◆ EXERCISE AIM: Check each line of the material below, and copy it if it holds the string "Resin".

◆ RECORDS SUPPLIED:

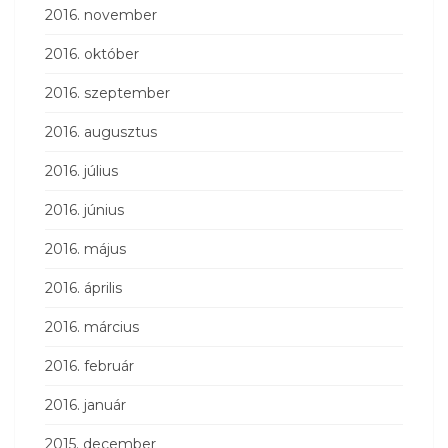
2016. november
2016. október
2016. szeptember
2016. augusztus
2016. július
2016. június
2016. május
2016. április
2016. március
2016. február
2016. január
2015. december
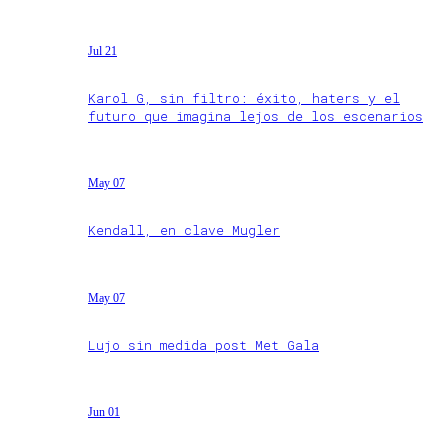
Jul 21
Karol G, sin filtro: éxito, haters y el
futuro que imagina lejos de los escenarios
May 07
Kendall, en clave Mugler
May 07
Lujo sin medida post Met Gala
Jun 01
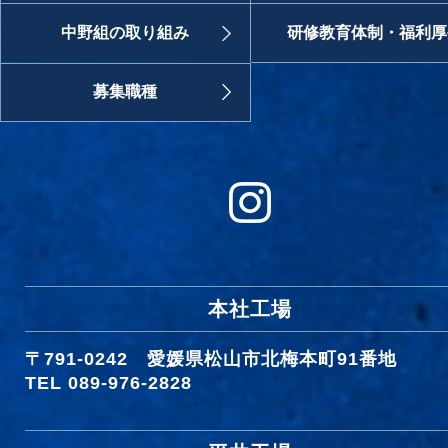
中野組の取り組み
研修教育体制・福利厚
募集職種
本社工場
〒791-0242
愛媛県松山市北梅本町91番地
TEL 089-976-2828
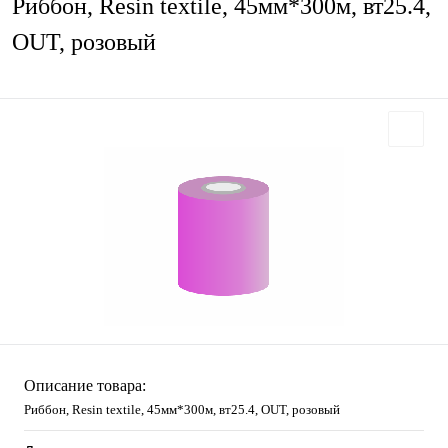
Риббон, Resin textile, 45мм*300м, вт25.4,
OUT, розовый
Описание товара:
Риббон, Resin textile, 45мм*300м, вт25.4, OUT, розовый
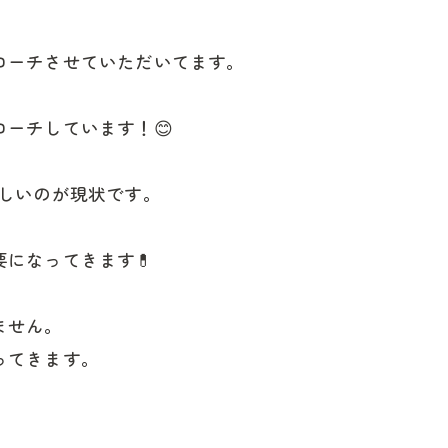
ローチさせていただいてます。
ーチしています！😊
難しいのが現状です。
になってきます💊
ません。
ってきます。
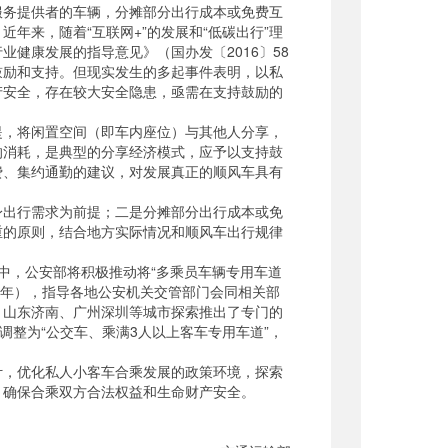
务提供者的车辆，分摊部分出行成本或免费互
年来，随着“互联网+”的发展和“低碳出行”理
健康发展的指导意见》（国办发〔2016〕58
鼓励和支持。但现实发生的多起事件表明，以私
产安全，存在较大安全隐患，亟需在支持鼓励的
，将闲置空间（即车内座位）与其他人分享，
的消耗，是典型的分享经济模式，应予以支持鼓
费、集约通勤的建议，对发展真正的顺风车具有
出行需求为前提；二是分摊部分出行成本或免
重的原则，结合地方实际情况和顺风车出行规律
中，公安部将积极推动将“多乘员车辆专用车道
20年），指导各地公安机关交管部门会同相关部
、山东济南、广州深圳等城市探索推出了专门的
调整为“公交车、乘满3人以上客车专用车道”，
，优化私人小客车合乘发展的政策环境，探索
，确保合乘双方合法权益和生命财产安全。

◆ WRITTEN ANSWER:
Риббон, Resin textile, 45мм*300м, вт25.4,
Риббон, Resin textile, 45мм*300м, вт25.4, OUT, розовый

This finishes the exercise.